Apple claims the A6X is twice as fast as the iPad 3's A5X processor, including for graphics, without using any extra battery power. Going by previous Apple performance claims, we're pretty sure this will be borne out in benchmark results, which we'll share as soon as we get our hands on a review unit.
iPad 3 vs iPad 4: Lightning
One obvious update is the new Lightning connector. Although this new all-digital interface is seemingly incompatible with just about everything at the moment, it will come into its own over the next months and years as Lightning accessories are launched.
All other ports and buttons remain the same.
iPad 3 vs iPad 4: 4G LTE
Another update which is slightly subtler is an updated 4G LTE modem. Apple went big on 4G with the iPad 3 but then had to backtrack in several countries, including the UK and Australia when it turned out that the frequencies it used weren't compatible with many 4G networks. Plus, there was also the fact that 4G networks didn't exist in many places, so it was a moot point.
The iPad 4 which you'll buy in the UK, though, supports 1800MHz - a crucial number since this is what EE uses for its 4G network in the UK and it currently the only way to get the fastest download speeds on the move. See also: What is 4G? A complete guide.
iPad 3 vs iPad 4: Wi-Fi
Apple says the new iPad with Retina display has 'advanced Wi-Fi technology - up to twice as fast as any previous-generation iPad' but actual details of how this is achieved are sketchy. On paper, the Wi-Fi chip appears the same as the one used in both the iPad 2 and iPad 3, but Apple talks about support for channel bonding, which allows speeds up to 150Mbps.
Given that the iPad 2 and iPad 3 are also technically capable of these speeds, it's hard to know before testing the fourth-gen iPad exactly what's going on here. It could be a new antenna design, with a different MIMO configuration, but Apple's careful wording says it all: "Many of the things you do every day MAY start to feel a whole lot faster."
iPad 3 vs iPad 4: cameras
Just as with the iPhone 5 vs iPhone 4S, the iPad with Retina display has upgraded cameras.
The front camera is now a 'FaceTime HD' part, with support for up to 720p video and 1.2Mp photos. This suggests it's the same as the iPhone 5's camera. It's a big step up from the iPad 3's VGA camera, and useful for taking the odd self portrait, as well as providing the person at the other end of your FaceTime or Skype call with better quality video.

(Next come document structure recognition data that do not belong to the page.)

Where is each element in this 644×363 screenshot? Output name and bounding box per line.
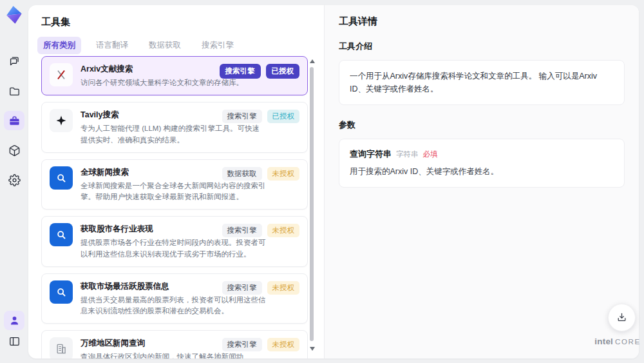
main-content: 工具集 所有类别语言翻译数据获取搜索引擎 Arxiv文献搜索 访问各个研究领域大…: [28, 5, 639, 358]
tab-all-categories[interactable]: 所有类别: [37, 37, 81, 54]
briefcase-icon: [8, 115, 21, 127]
tool-list-item[interactable]: 全球新闻搜索 全球新闻搜索是一个聚合全球各大新闻网站内容的搜索引擎。帮助用户快速…: [41, 159, 308, 210]
tool-list: Arxiv文献搜索 访问各个研究领域大量科学论文和文章的存储库。 搜索引擎 已授…: [41, 56, 308, 358]
tool-category-badge: 搜索引擎: [222, 338, 262, 351]
panel-toggle-button[interactable]: [4, 331, 24, 351]
folder-icon: [8, 85, 21, 97]
tab-data-fetch[interactable]: 数据获取: [143, 37, 187, 54]
tab-language-translation[interactable]: 语言翻译: [90, 37, 134, 54]
tool-list-item[interactable]: 获取市场最活跃股票信息 提供当天交易量最高的股票列表，投资者可以利用这些信息来识…: [41, 273, 308, 324]
tool-category-badge: 数据获取: [222, 167, 262, 181]
tool-status-badge: 已授权: [266, 64, 300, 79]
tool-category-badge: 搜索引擎: [222, 110, 262, 123]
tavily-icon: [50, 109, 73, 132]
nav-tools-button[interactable]: [4, 111, 24, 130]
tool-status-badge: 已授权: [267, 110, 300, 123]
scrollbar-up-arrow[interactable]: [310, 59, 315, 63]
param-description: 用于搜索的Arxiv ID、关键字或作者姓名。: [350, 166, 614, 178]
tool-description: 提供当天交易量最高的股票列表，投资者可以利用这些信息来识别流动性强的股票和潜在的…: [80, 295, 266, 317]
category-tabs: 所有类别语言翻译数据获取搜索引擎: [37, 37, 324, 54]
tab-search-engine[interactable]: 搜索引擎: [196, 37, 240, 54]
page-title: 工具集: [41, 16, 324, 28]
gear-icon: [8, 174, 21, 186]
tool-description: 全球新闻搜索是一个聚合全球各大新闻网站内容的搜索引擎。帮助用户快速获取全球最新资…: [80, 181, 266, 203]
tool-category-badge: 搜索引擎: [222, 224, 262, 237]
user-profile-button[interactable]: [4, 311, 24, 330]
tool-description: 访问各个研究领域大量科学论文和文章的存储库。: [80, 77, 266, 88]
scrollbar-thumb[interactable]: [310, 67, 314, 341]
tool-status-badge: 未授权: [267, 338, 300, 351]
detail-title: 工具详情: [339, 15, 625, 28]
tool-detail-panel: 工具详情 工具介绍 一个用于从Arxiv存储库搜索科学论文和文章的工具。 输入可…: [325, 5, 639, 358]
scrollbar-down-arrow[interactable]: [310, 347, 315, 351]
cube-icon: [8, 144, 21, 157]
tool-list-item[interactable]: 获取股市各行业表现 提供股票市场各个行业在特定时间段内的表现。投资者可以利用这些…: [41, 216, 308, 267]
intro-text: 一个用于从Arxiv存储库搜索科学论文和文章的工具。 输入可以是Arxiv ID…: [350, 70, 614, 95]
tool-description: 专为人工智能代理 (LLM) 构建的搜索引擎工具。可快速提供实时、准确和真实的结…: [80, 123, 266, 146]
chat-icon: [8, 55, 21, 68]
left-rail: [0, 0, 28, 363]
nav-chat-button[interactable]: [4, 52, 24, 71]
app-logo-icon: [5, 5, 24, 25]
download-button[interactable]: [608, 304, 636, 331]
nav-settings-button[interactable]: [4, 170, 24, 190]
news-search-icon: [50, 280, 73, 304]
tool-category-badge: 搜索引擎: [220, 64, 261, 79]
news-search-icon: [50, 166, 73, 190]
params-heading: 参数: [339, 119, 625, 131]
tool-status-badge: 未授权: [267, 167, 300, 181]
tool-status-badge: 未授权: [267, 224, 300, 237]
param-required-badge: 必填: [423, 150, 438, 159]
tool-list-panel: 工具集 所有类别语言翻译数据获取搜索引擎 Arxiv文献搜索 访问各个研究领域大…: [28, 5, 324, 358]
building-icon: [50, 337, 73, 358]
nav-packages-button[interactable]: [4, 141, 24, 160]
param-type: 字符串: [396, 150, 419, 159]
tool-status-badge: 未授权: [267, 281, 300, 295]
intel-core-logo: intelCORE: [591, 335, 644, 347]
download-icon: [616, 312, 627, 323]
tool-description: 提供股票市场各个行业在特定时间段内的表现。投资者可以利用这些信息来识别表现优于或…: [80, 237, 266, 260]
intro-card: 一个用于从Arxiv存储库搜索科学论文和文章的工具。 输入可以是Arxiv ID…: [339, 60, 625, 105]
person-icon: [8, 315, 21, 327]
intro-heading: 工具介绍: [339, 41, 625, 52]
arxiv-icon: [50, 63, 73, 86]
tool-category-badge: 搜索引擎: [222, 281, 262, 295]
tool-list-item[interactable]: Tavily搜索 专为人工智能代理 (LLM) 构建的搜索引擎工具。可快速提供实…: [41, 102, 308, 153]
param-card: 查询字符串 字符串 必填 用于搜索的Arxiv ID、关键字或作者姓名。: [339, 139, 625, 188]
nav-files-button[interactable]: [4, 81, 24, 101]
tool-list-item[interactable]: 万维地区新闻查询 查询具体行政区划内的新闻，快速了解各地新闻动 搜索引擎 未授权: [41, 330, 308, 358]
param-name: 查询字符串: [350, 148, 392, 160]
panel-toggle-icon: [8, 335, 21, 348]
app-window: 工具集 所有类别语言翻译数据获取搜索引擎 Arxiv文献搜索 访问各个研究领域大…: [0, 0, 644, 363]
tool-list-item[interactable]: Arxiv文献搜索 访问各个研究领域大量科学论文和文章的存储库。 搜索引擎 已授…: [41, 56, 308, 95]
tool-description: 查询具体行政区划内的新闻，快速了解各地新闻动: [80, 351, 266, 358]
news-search-icon: [50, 223, 73, 246]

On the back, a new 5Mp iSight camera improves on the iPad 3's only in that it now has a back-illuminated sensor. Essentially, it will be hard to tell any difference between photos and videos taken on the iPad 3 and iPad 4, except perhaps those taken in dim light, where the iPad with Retina display should win out with less noise and better colours.
The iPad 3 had video stabilisation, just at the iPad 4 does, as well as face detection for photos. A minor change here is that the fourth-gen iPad gets face recognition in videos, too.
One thing which hasn't been upgraded is the iPad's microphones. Unlike the iPhone 5 and iPod touch, the iPad with Retina display doesn't get a rear mic, nor a front-facing mic for use with FaceTime.
iPad 3 vs iPad 4: screen and everything else
One thing that hasn't changed is the Retina screen. The fourth-gen iPad sticks with the same 2048 x 1536 resolution, LED-backlit IPS screen.
Dimensions and weight are identical to the iPad 3, so cases designed for the 'new iPad' should fit the iPad with Retina display, and any cutout for the older 30-pin connector will simply be larger than necessary, but in the right place.
It's also available in the same colours and storage capacities as before. Prices also remain the same, with the base 16GB black and white Wi-Fi only models starting at £399, rising to £659 for the 64GB model with Wi-Fi and 4G.